Insurance Cost Prediction Using Regression Analysis

This analysis seeks to understand the relationship between patient variables (age, sex, number of children, smoker or not, region, etc.) and the cost to the patient that is billed by insurance. Additionally, this analysis will understand if the cost billed by insurance can be predicted using the aforementioned variables.

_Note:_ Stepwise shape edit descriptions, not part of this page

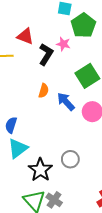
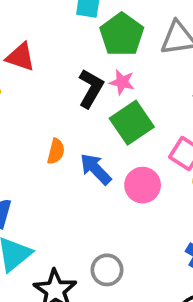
pink star: (63, 44) -> (122, 82), moved
black L-shape: (46, 54) -> (91, 88), moved

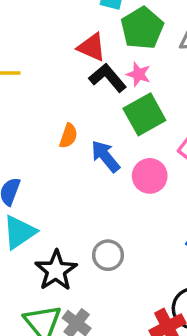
red triangle: (20, 57) -> (92, 47), moved
black L-shape: (91, 88) -> (108, 78), turned -75

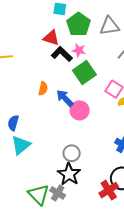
pink circle: (150, 176) -> (80, 110), moved
black star: (56, 270) -> (69, 174), moved

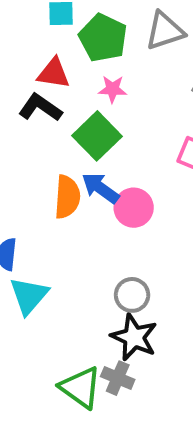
black L-shape: (62, 54) -> (40, 108), moved
green square: (84, 73) -> (97, 136), moved
orange semicircle: (43, 89) -> (67, 197), moved, size x1.5

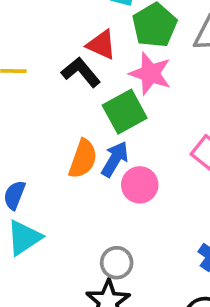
pink star: (112, 89) -> (150, 74), size x1.6
blue arrow: (100, 188) -> (115, 159), turned 69

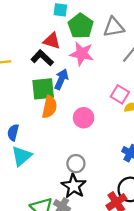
green square: (125, 112) -> (43, 89), moved, turned 30
blue arrow: (115, 159) -> (61, 79), moved

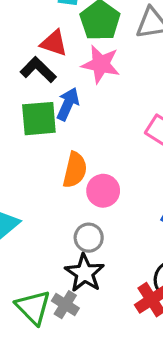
orange semicircle: (49, 107) -> (75, 170), moved
pink circle: (84, 118) -> (103, 191), moved

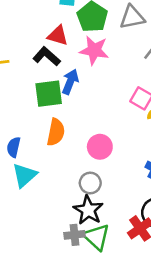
orange semicircle: (75, 170) -> (56, 132), moved
gray cross: (65, 305) -> (74, 235), turned -36
green triangle: (33, 307) -> (96, 237), moved

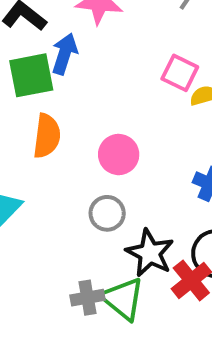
black star: (88, 210) -> (150, 253), moved

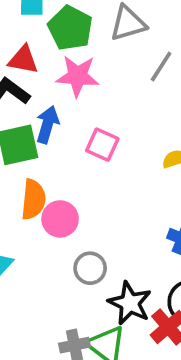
pink square: (180, 73) -> (102, 145), moved
pink circle: (119, 155) -> (60, 219), moved

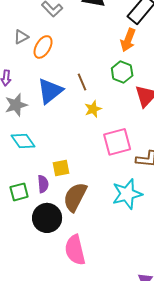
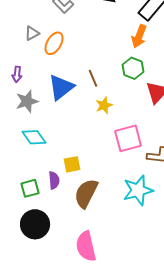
black circle: (47, 218) -> (35, 224), moved

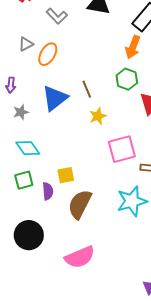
gray star: (27, 101) -> (21, 112), size x0.7
green square: (30, 188) -> (24, 180), moved
pink semicircle: (86, 246) -> (80, 257), turned -100

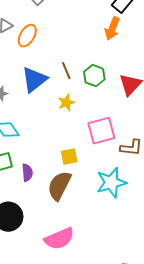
green hexagon: (127, 79) -> (94, 76), moved
yellow star: (98, 116) -> (66, 103), moved
yellow square: (66, 175) -> (69, 157), moved

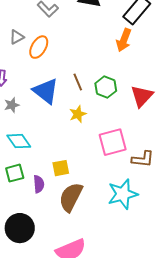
blue triangle: (34, 80) -> (46, 91), turned -44
yellow square: (69, 157) -> (61, 168), moved

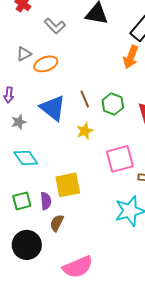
orange ellipse: (39, 47) -> (46, 64), turned 40
yellow square: (61, 168) -> (68, 185), size x1.5
green square: (15, 173) -> (22, 201), moved
brown semicircle: (71, 197) -> (57, 223), moved, size x0.6

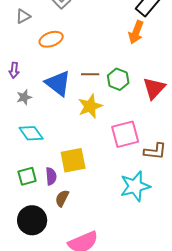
gray triangle: (24, 54) -> (23, 16), moved
brown line: (85, 99) -> (90, 74), turned -66
yellow star: (85, 131) -> (90, 106), size x1.4

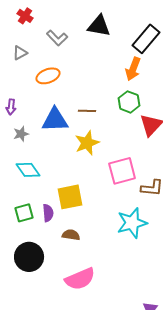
green hexagon: (118, 79) -> (129, 102), moved
blue triangle: (58, 83) -> (55, 120), turned -40
brown semicircle: (62, 198) -> (71, 235), moved, turned 72

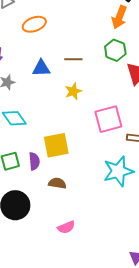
blue triangle: (55, 120) -> (41, 68), size x0.7
yellow star: (87, 143) -> (73, 91), size x0.7
pink semicircle: (80, 279) -> (66, 227), size x0.6

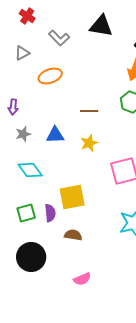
blue triangle: (41, 68) -> (55, 135), moved

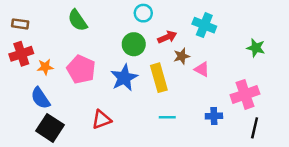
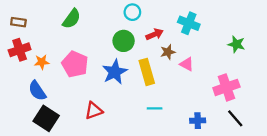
green semicircle: (78, 20) -> (72, 19), turned -110
blue cross: (214, 116) -> (198, 121), moved
black line: (255, 128) -> (235, 118), turned -54

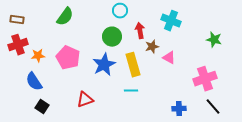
red arrow: (155, 34) -> (140, 31), turned -77
cyan line: (155, 108) -> (131, 91), moved
black square: (46, 118) -> (42, 107), size x0.6

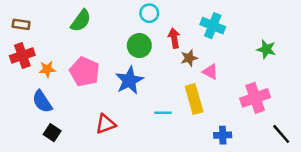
yellow rectangle: (133, 65) -> (194, 99), moved
black line: (213, 107) -> (281, 134), moved

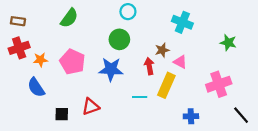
red arrow: (174, 38) -> (149, 66), moved
blue star: (129, 80) -> (111, 69), turned 30
yellow rectangle: (194, 99) -> (166, 85), turned 40
black square: (52, 133) -> (62, 114), moved, turned -32

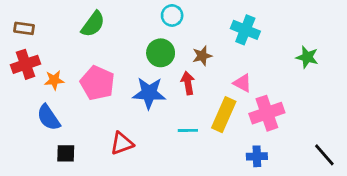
brown star: (162, 50) -> (202, 56), moved
red arrow: (149, 66) -> (188, 83), moved
pink cross: (219, 84) -> (267, 113), moved
black square: (62, 114) -> (66, 153), moved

Load the necessary libraries and read in the data set:

# load libraries
library(dplyr)
library(ggplot2)
library(broom)
library(grid)
library(gridExtra)
library(MASS)

# read data
insurance <- read.csv('insurance.csv')

# verify data
head(insurance)

Distribution of target variable and numeric variables:

# 2 by 2 grid for plots
par(mfrow = c(2, 2))

# histogram
hist(insurance$charges,
     main='Distribution of Insurance Charges',
     xlab='Insurance Charge Amount',
     col='lightblue2'
     )

# histogram
hist(insurance$age,
     main='Distribution of Patient Age',
     xlab='Age',
     col='lightblue2'
     )

# histogram
hist(insurance$bmi,
     main='Distribution of Patient BMI',
     xlab='BMI',
     col='lightblue2'
     )

# bar chart
barplot(table(insurance$children),
        main='Distribution of Number of Children',
        xlab='Number of Children',
        col='springgreen3'
        )

The distribution of insurance charge amount is right-skewed, with a majority of charges ranging between $0 and $15,000. It may be necessary to apply a log transformation to the target variable to obtain a more normal distribution.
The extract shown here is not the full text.